Refusal recommended for White City Affordable Homes Increase

A planning amendment by Berkeley St James to the London Borough of Hammersmith & Fulham to increase the height and thus, the number of affordable homes has been recommended for refusal by the Greater London Authority.

Proposals submitted by St James proposed amendments to the outline competent of the White City Living masterplan with a Section 73 planning amendment. In essence, the scheme sought to increase the heights of plots C1 and D1.

These formed part of phases four and five of the 1,845 new home scheme north of the Westfield London shopping centre, the scheme currently underway was previously used by the retailer Marks & Spencer as a 21,800 square metre warehouse that the retailer utilised as a mock layout store.

The S73 amendments if approved would have increased the housing offering by 185 which included the 65 affordable residential units across intermediate and affordable tenures with a policy-compliant 60/40% split between the respective tenures.

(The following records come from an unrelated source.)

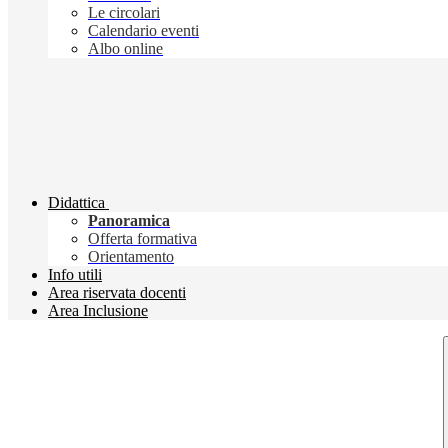
Le circolari
Calendario eventi
Albo online
Didattica
Panoramica
Offerta formativa
Orientamento
Info utili
Area riservata docenti
Area Inclusione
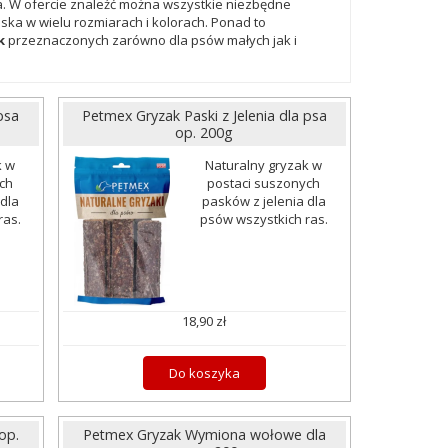
a. W ofercie znaleźć można wszystkie niezbędne
iska w wielu rozmiarach i kolorach. Ponad to
k
przeznaczonych zarówno dla psów małych jak i
psa
Petmex Gryzak Paski z Jelenia dla psa
op. 200g
k w
Naturalny gryzak w
ch
postaci suszonych
dla
pasków z jelenia dla
ras.
psów wszystkich ras.
18,90 zł
Do koszyka
op.
Petmex Gryzak Wymiona wołowe dla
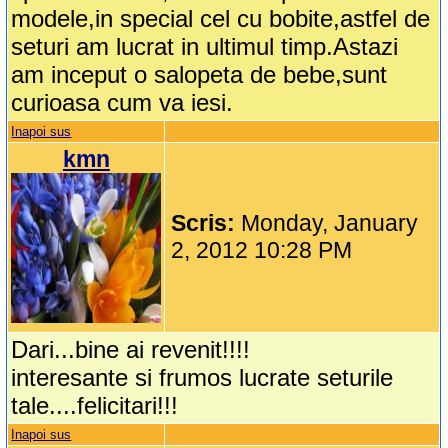
modele,in special cel cu bobite,astfel de
seturi am lucrat in ultimul timp.Astazi
am inceput o salopeta de bebe,sunt
curioasa cum va iesi.
Inapoi sus
kmn
Scris:
Monday, January
2, 2012 10:28 PM
Dari...bine ai revenit!!!!
interesante si frumos lucrate seturile
tale....felicitari!!!
Inapoi sus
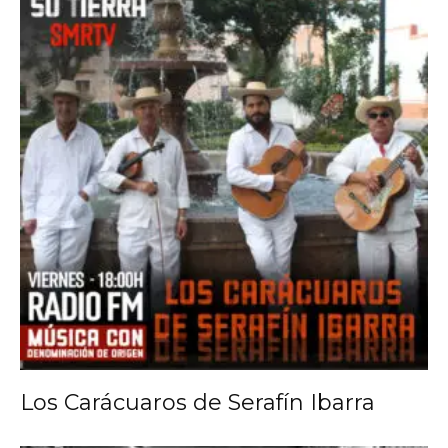
Los Carácuaros de Serafín Ibarra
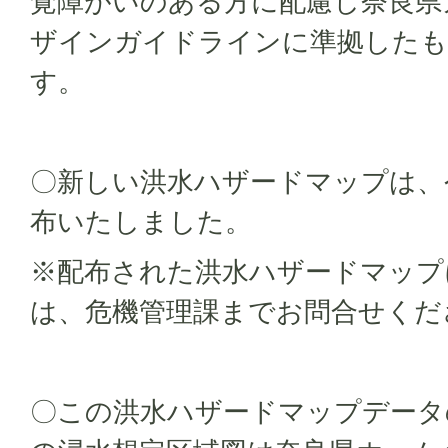
覚障がいのある方に配慮し奈良県
ザインガイドラインに準拠したも
す。
〇新しい洪水ハザードマップは、
布いたしました。
※配布された洪水ハザードマップ
は、危機管理課までお問合せくだ
〇この洪水ハザードマップデータ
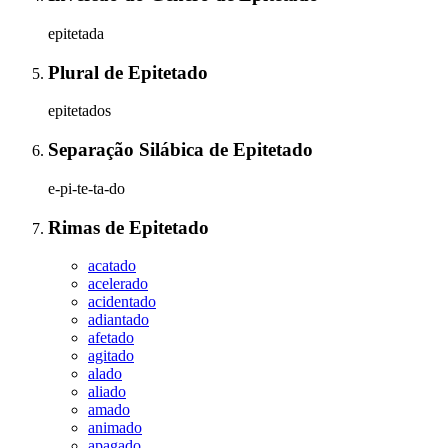
epitetada
Plural
de
Epitetado
epitetados
Separação Silábica
de
Epitetado
e-pi-te-ta-do
Rimas
de
Epitetado
acatado
acelerado
acidentado
adiantado
afetado
agitado
alado
aliado
amado
animado
apagado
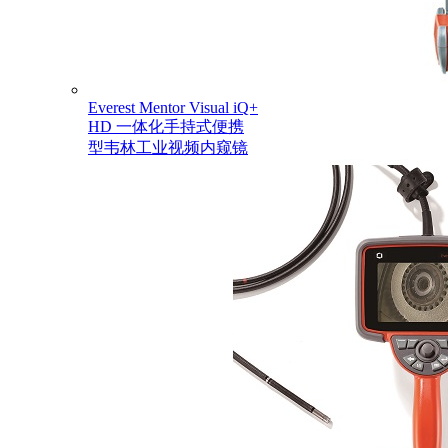
Everest Mentor Visual iQ+
HD 一体化手持式便携
型韦林工业视频内窥镜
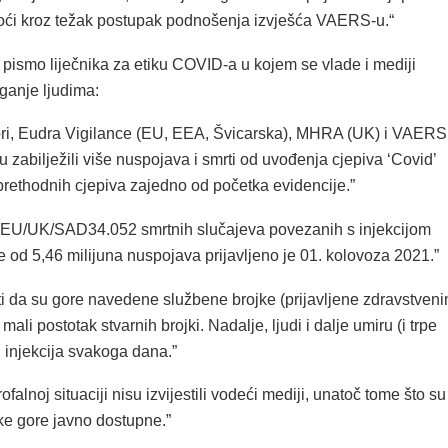
oći kroz težak postupak podnošenja izvješća VAERS-u.“
 pismo liječnika za etiku COVID-a u kojem se vlade i mediji
ganje ljudima:
ori, Eudra Vigilance (EU, EEA, Švicarska), MHRA (UK) i VAERS
 zabilježili više nuspojava i smrti od uvođenja cjepiva ‘Covid’
prethodnih cjepiva zajedno od početka evidencije.”
U/UK/SAD34.052 smrtnih slučajeva povezanih s injekcijom
e od 5,46 milijuna nuspojava prijavljeno je 01. kolovoza 2021.”
ti da su gore navedene službene brojke (prijavljene zdravstven
mali postotak stvarnih brojki. Nadalje, ljudi i dalje umiru (i trpe
 injekcija svakoga dana.”
ofalnoj situaciji nisu izvijestili vodeći mediji, unatoč tome što su
ke gore javno dostupne.”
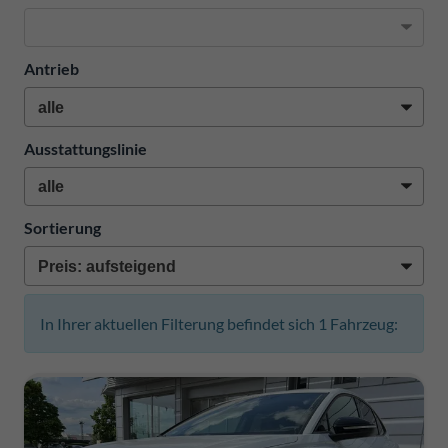
Antrieb
Ausstattungslinie
Sortierung
In Ihrer aktuellen Filterung befindet sich
1
Fahrzeug:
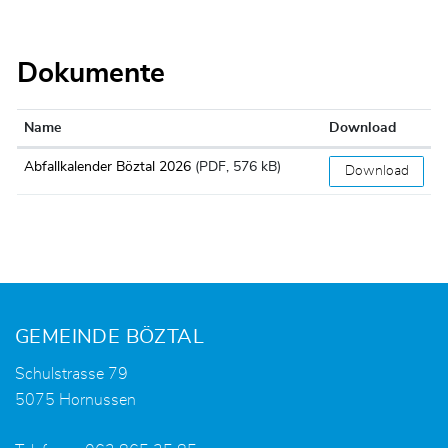
Dokumente
Name
Download
Abfallkalender Böztal 2026
(PDF, 576 kB)
Download
Fusszeile
GEMEINDE BÖZTAL
Schulstrasse 79
5075 Hornussen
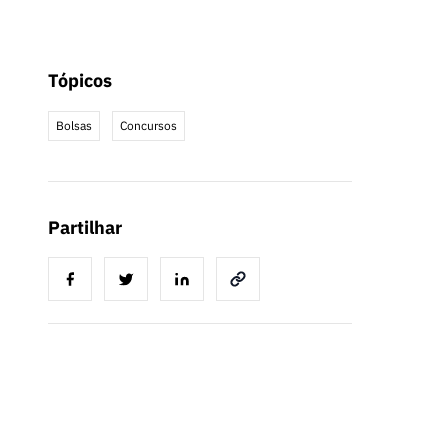
Tópicos
Bolsas
Concursos
Partilhar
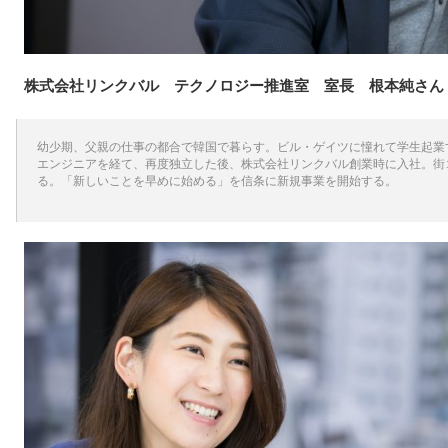
株式会社リンクバル テクノロジー推進室 室長 根本純さん
幼少期、父親の仕事の都合で韓国で暮らす。ビル・ゲイツに憧れて学生起業
エンジニアを経て、再度独立した後、株式会社リンクバル創業時に入社。街コンジ
る。「新しいことを早めに始める」を信条に新規事業を開始する。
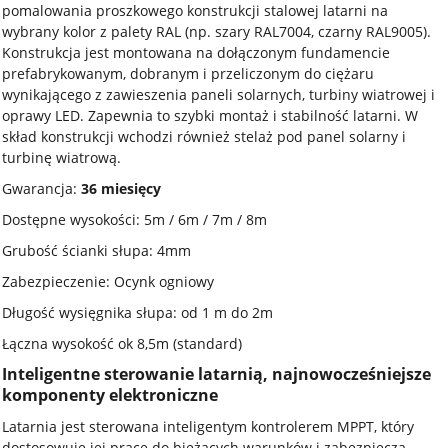
pomalowania proszkowego konstrukcji stalowej latarni na
wybrany kolor z palety RAL (np. szary RAL7004, czarny RAL9005).
Konstrukcja jest montowana na dołączonym fundamencie
prefabrykowanym, dobranym i przeliczonym do ciężaru
wynikającego z zawieszenia paneli solarnych, turbiny wiatrowej i
oprawy LED. Zapewnia to szybki montaż i stabilność latarni. W
skład konstrukcji wchodzi również stelaż pod panel solarny i
turbinę wiatrową.
Gwarancja:
36 miesięcy
Dostępne wysokości: 5m / 6m / 7m / 8m
Grubość ścianki słupa: 4mm
Zabezpieczenie: Ocynk ogniowy
Długość wysięgnika słupa: od 1 m do 2m
Łączna wysokość ok 8,5m (standard)
Inteligentne sterowanie latarnią, najnowocześniejsze
komponenty elektroniczne
Latarnia jest sterowana inteligentym kontrolerem MPPT, który
dostosowuje jej pracę do bieżących warunków i zabezpiecza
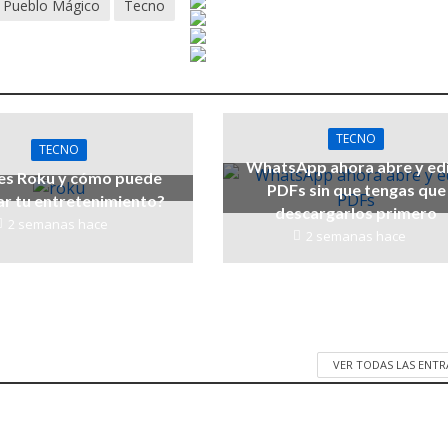
Pueblo Mágico
Tecno
TECNO
TECNO
WhatsApp ahora abre y ed
es Roku y cómo puede
PDFs sin que tengas que
r tu entretenimiento?
descargarlos primero
2 semanas hace
2 semanas hace
VER TODAS LAS ENT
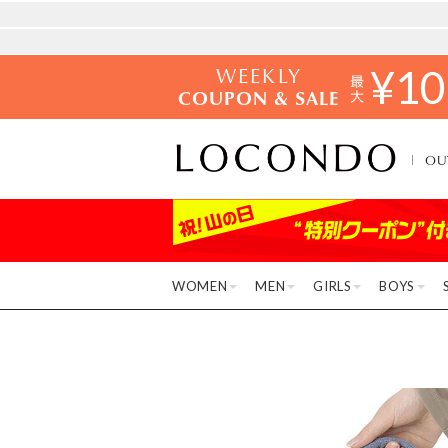
WEEKLY
¥
10
COUPON & SALE
OU
WOMEN
MEN
GIRLS
BOYS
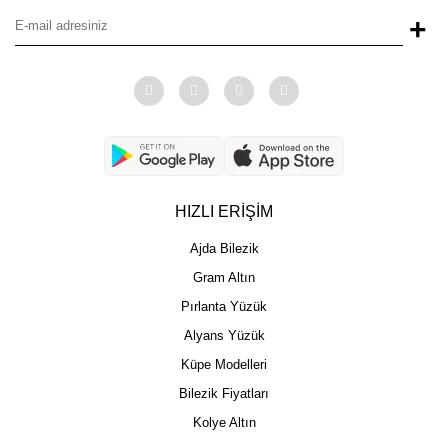
+
HIZLI ERİŞİM
Ajda Bilezik
Gram Altın
Pırlanta Yüzük
Alyans Yüzük
Küpe Modelleri
Bilezik Fiyatları
Kolye Altın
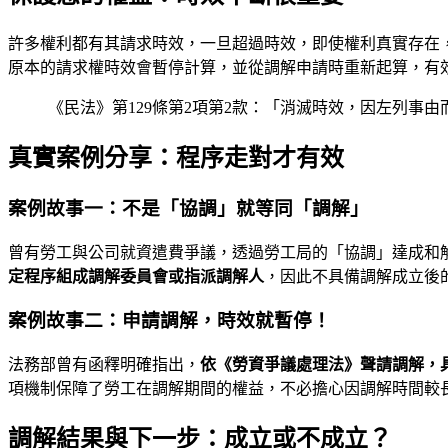
許多權利都有其請求時效，一旦超過時效，即使權利真實存在
原本的請求權時效會暫停計算，並從調解申請時重新起算，有
《民法》第129條第2項第2款：「消滅時效，因左列事
真實案例分享：程序走對才有效
案例故事一：不是「協調」就等同「調解」
曾有勞工與公司就資遣費爭議，透過勞工局的「協調」達成和
定程序組成調解委員會或指派調解人
，因此不具備調解成立後
案例故事二：申請調解，時效就暫停！
法務部曾有函釋明確指出，
依《勞資爭議處理法》聲請調解，
項機制保障了勞工在調解期間的權益，不必擔心因調解時間較
調解結果與下一步：成立或不成立？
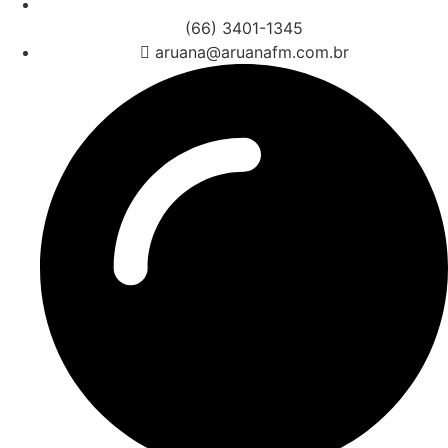
(66) 3401-1345
aruana@aruanafm.com.br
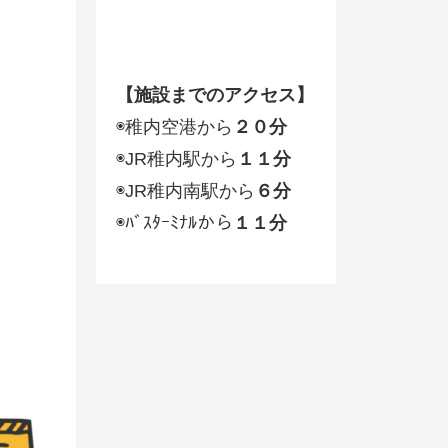
【施設までのアクセス】
◉稚内空港から
２０分
◉JR稚内駅から
１１分
◉JR稚内南駅から
６分
◉ﾊﾞｽﾀｰﾐﾅﾙから
１１分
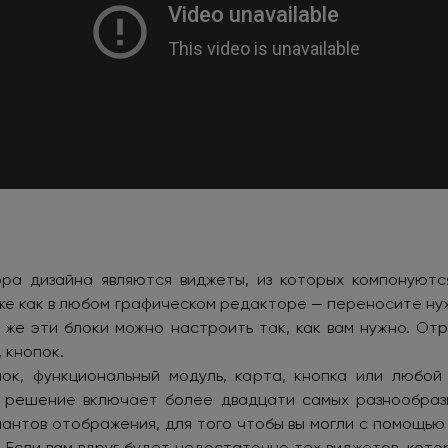
ра дизайна являются виджеты, из которых компонуютс
 же как в любом графическом редакторе — переносите ну
 же эти блоки можно настроить так, как вам нужно. От
 кнопок.
ок, функциональный модуль, карта, кнопка или любой
 решение включает более двадцати самых разнообразн
иантов отображения, для того чтобы вы могли с помощью
 Если вам вдруг будет недостаточно тех виджетов, кото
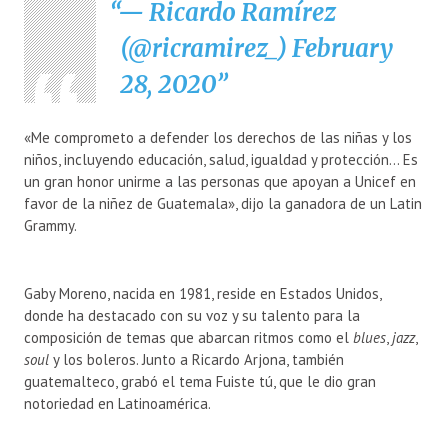
— Ricardo Ramírez
(@ricramirez_)
February
28, 2020
«Me comprometo a defender los derechos de las niñas y los
niños, incluyendo educación, salud, igualdad y protección… Es
un gran honor unirme a las personas que apoyan a Unicef en
favor de la niñez de Guatemala», dijo la ganadora de un Latin
Grammy.
Gaby Moreno, nacida en 1981, reside en Estados Unidos,
donde ha destacado con su voz y su talento para la
composición de temas que abarcan ritmos como el
blues
,
jazz
,
soul
y los boleros. Junto a Ricardo Arjona, también
guatemalteco, grabó el tema Fuiste tú, que le dio gran
notoriedad en Latinoamérica.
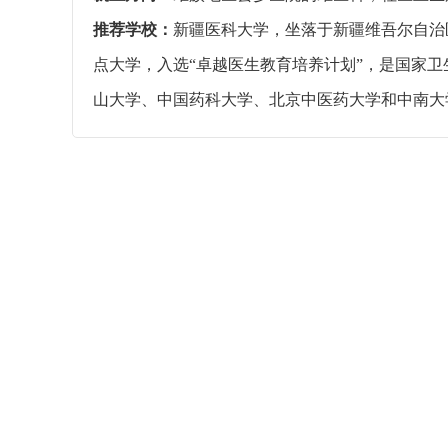
推荐学校：
新疆医科大学，坐落于新疆维吾尔自治
点大学，入选“卓越医生教育培养计划”，是国家
山大学、中国药科大学、北京中医药大学和中南大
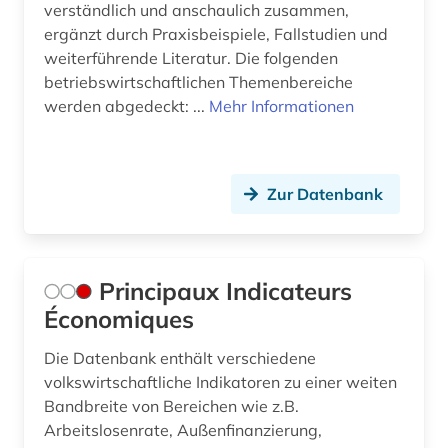
verständlich und anschaulich zusammen,
ergänzt durch Praxisbeispiele, Fallstudien und
weiterführende Literatur. Die folgenden
betriebswirtschaftlichen Themenbereiche
werden abgedeckt: ...
Mehr Informationen
Zur Datenbank
Principaux Indicateurs
Économiques
Die Datenbank enthält verschiedene
volkswirtschaftliche Indikatoren zu einer weiten
Bandbreite von Bereichen wie z.B.
Arbeitslosenrate, Außenfinanzierung,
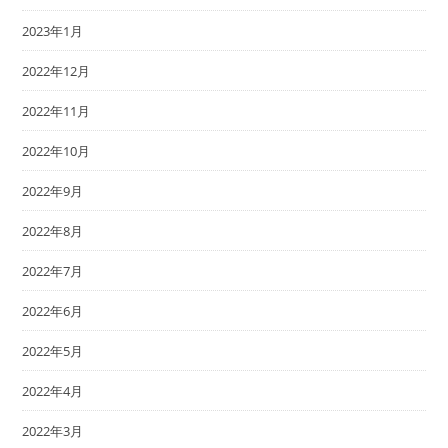
2023年1月
2022年12月
2022年11月
2022年10月
2022年9月
2022年8月
2022年7月
2022年6月
2022年5月
2022年4月
2022年3月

This would have raised the total new housing delivery to 2,030 new housing units for the wider masterplan, which is targeted for completion in 2029 across the housing lead scheme.

Pictured in the centre, the three proposed plots via the S73 amendment. Image credit Patel Taylor.

The scheme forms part of the White City Opportunity Area, which is currently the biggest contributor to the new housing supply within Hammersmith & Fulham. This scheme when completed will enable new active travel links from the expanded Westfield London shopping centre in the south to Imperial College’s satellite campus to the north of the Westway elevated motorway.

Whilst the scheme is compliant in terms of the number and thus affordable housing pentile within the planning amendment, the developer is not able to use the “fast track” for schemes that are policy compliant for affordable housing as it has not outlined the specific type of affordable housing that would be provided if approved. The applicant borough’s local plan states that 60% should be social/affordable rent and 40% intermediate.

Plans are currently under consideration by the local councils planners with a decision due within the next few months.